Editor’s note: This commentary is by Schuyler Gould, of Brattleboro, who is a retired building contractor and is currently a trustee of New England Coalition on Nuclear Pollution.
Guy Page’s tired defense of the Entergy/NorthStar Vermont Yankee sale against the skepticism of “long-time antagonist of nuclear power,” New England Coalition on Nuclear Pollution, misstates the facts of the matter at almost every turn. Contrary to Mr. Page’s accusations regarding our intentions, New England Coalition is in every way on the side of a safe and prompt decommissioning of Vermont Yankee. Such has been and remains at the very core of our mission for the past 46 years. An unsafe decommissioning, however prompt, doesn’t work for us. Neither does the prospect of what seems an overly ambitious and ill-prepared proposal, which could leave Vermont on the hook for a polluted, not fully decommissioned facility with 42 years of high level nuclear waste on site needing to be tended for an indefinite future.
While emphasizing “nothing technologically new or experimental about this plan,” Mr. Page cites the “novel aspects of the plan … related to budgeting and organization …” He clearly has no reservations about any aspects of the proposal, calling it “a better mousetrap,” “a major improvement of the industry standard.” If it weren’t clear whom he is actually representing, it would be unclear what the source of those claims are.
Mr. Page lists the many “protections” proffered by the joint petitioners — performance bonds, an insurance fund, contingency budgeting, a surplus-over-budget in the decommissioning trust fund. He fails to note the alarm the state, ourselves and others have raised over the prospect of significant cost overruns by a limited liability company incorporated only last November and whose only assets would be those in the decommissioning trust fund.
He further holds, “the applied (decommissioning) science … has been proven both safe and economically successful.” This claim has no basis in fact. Decommissionings industry-wide, save one, have come in 30 percent over budget at a minimum, and no commercial reactor facility in this country has yet been returned to unrestricted use. Connecticut Yankee’s decommissioning was $400 million over budget, Yankee Rowe’s $140 million or nearly 40 percent. Both overruns were due to unanticipated pollution remediation necessary to make the sites “safe.” That’s just in our neck of the woods. Mr. Page might have cautioned that NorthStar has never before decommissioned a commercial reactor.
Mr. Page clearly holds in high regard both the newly named Vermont Public Utilities Commission, formerly the Public Service Board, and the federal Nuclear Regulatory Commission, both of which must approve the sale. But he seems ambivalent about their ability to do their jobs, lamenting that addressing New England Coalition’s concerns might prove “harmful to both the environment and the economy … (by) delaying decommissioning by more than 50 years.” While NEC is sympathetic to everyone’s desire, ours included, to get this job done as quickly as possible, it’s absurd to suggest that either body would delay decommissioning without good cause. Both agencies have a legal and moral obligation to protect Vermonters from corporate overreach or malfeasance.
We at NEC would certainly feel better about this process if we weren’t being repeatedly challenged by both Entergy and NorthStar with what seem bad faith efforts to undermine both our many concerns and the legitimacy of the process itself.
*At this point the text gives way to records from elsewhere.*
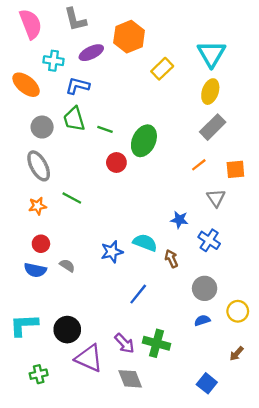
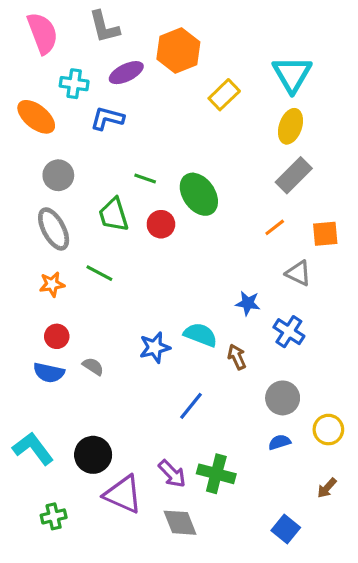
green trapezoid: (74, 119) -> (114, 215), moved
green ellipse: (144, 141) -> (199, 194), turned -60
gray triangle: (216, 198) -> (298, 273), turned -30
cyan L-shape: (24, 325) -> (33, 448), turned 56

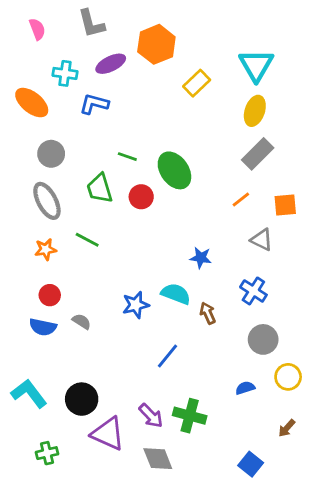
pink semicircle: (43, 33) -> (37, 29), size x0.6
blue star: (248, 303) -> (201, 258), moved
gray circle: (283, 398) -> (263, 339), moved

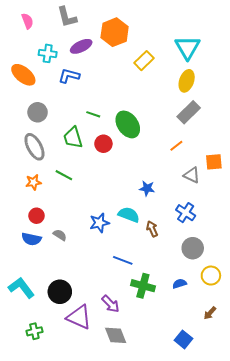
orange square: (285, 205) -> (214, 162), moved
blue line: (168, 356) -> (123, 260), turned 72
green cross: (190, 416) -> (143, 286), moved

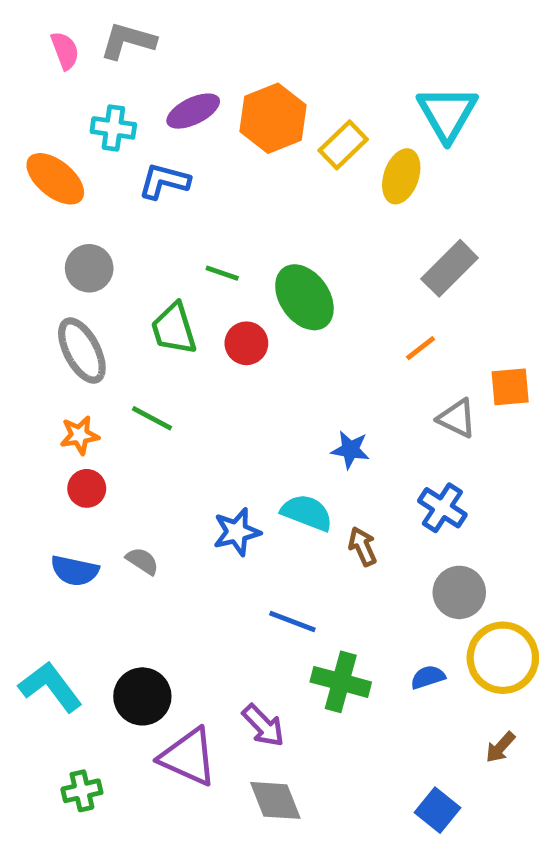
gray L-shape: (67, 17) -> (128, 41), moved, turned 120
orange hexagon: (115, 32) -> (273, 118), moved
yellow ellipse: (187, 81) -> (401, 176), moved
red circle: (37, 216) -> (87, 488), moved
yellow circle: (211, 276) -> (503, 658), size x1.5

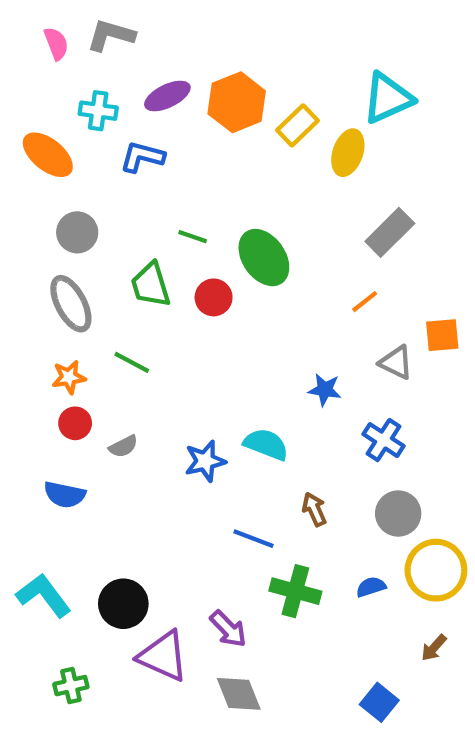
cyan triangle: (447, 113) -> (388, 98), turned 36
blue star: (350, 450) -> (325, 390), moved
brown arrow: (363, 546) -> (314, 509), moved
gray semicircle: (142, 561) -> (123, 446), moved, turned 120

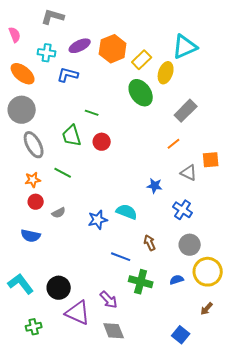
pink semicircle: (56, 44) -> (15, 35), moved
gray circle: (77, 232) -> (22, 110), moved, size x1.4
green ellipse: (264, 258) -> (141, 93), moved

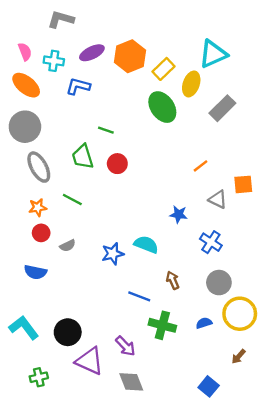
pink semicircle: (15, 35) -> (25, 52), moved
gray rectangle: (186, 111) -> (222, 108), moved

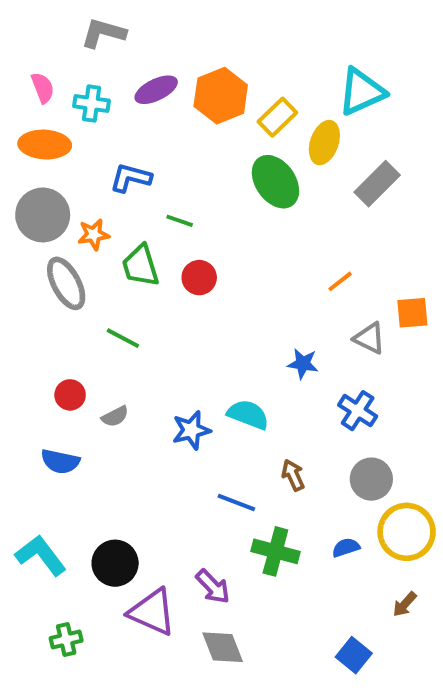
orange ellipse: (26, 85) -> (45, 145), turned -36
blue L-shape: (78, 86) -> (131, 178), moved
orange star: (38, 207) -> (94, 235), moved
NorthStar has made it clear that it does not intend to abide by important commitments made by Entergy in the original certificate of public good issued at the plant’s closure in 2014. These include an agreement to not rubblize over one million cubic feet of concrete, some of it radioactive, and bury it onsite. Likewise, Entergy and NorthStar are vociferously challenging not just NEC’s bid to intervene with its concerns before the Nuclear Regulatory Commission but the state’s as well.
The just proposed sale of a majority interest in NorthStar’s parent company to a New York private equity firm, obviously long in the works but only just coming to light, adds a significant new wrinkle to an already complex fabric. And it too must be approved by both the PUC and the NRC. Even if it is, NorthStar will still have hanging over it an ongoing $213 million fraud suit in Delaware’s Court of Chancery. How its outcome may affect NorthStar’s financial and operational viability has been challenged by NorthStar as irrelevant to the proceedings before the PUC.
Can NorthStar succeed with its “better mousetrap?” Remember, this is a nuclear power plant. It’s fair to say we all would like to think so. But neither we, nor the state of Vermont, nor the six other intervenors before the PUC, nor the federal government are going to take Entergy’s or NorthStar’s word for it. If Entergy and NorthStar are so sure of the strength and integrity of their proposal, their parent companies should have no trouble guaranteeing full funding for the satisfactory completion of the job. Mr. Page, the state, everyone should be asking for this.
A transparent and thorough review of issues central to the public good is an essential element of the democratic process. We join Mr. Page in his final plea: “Let’s let this process work.”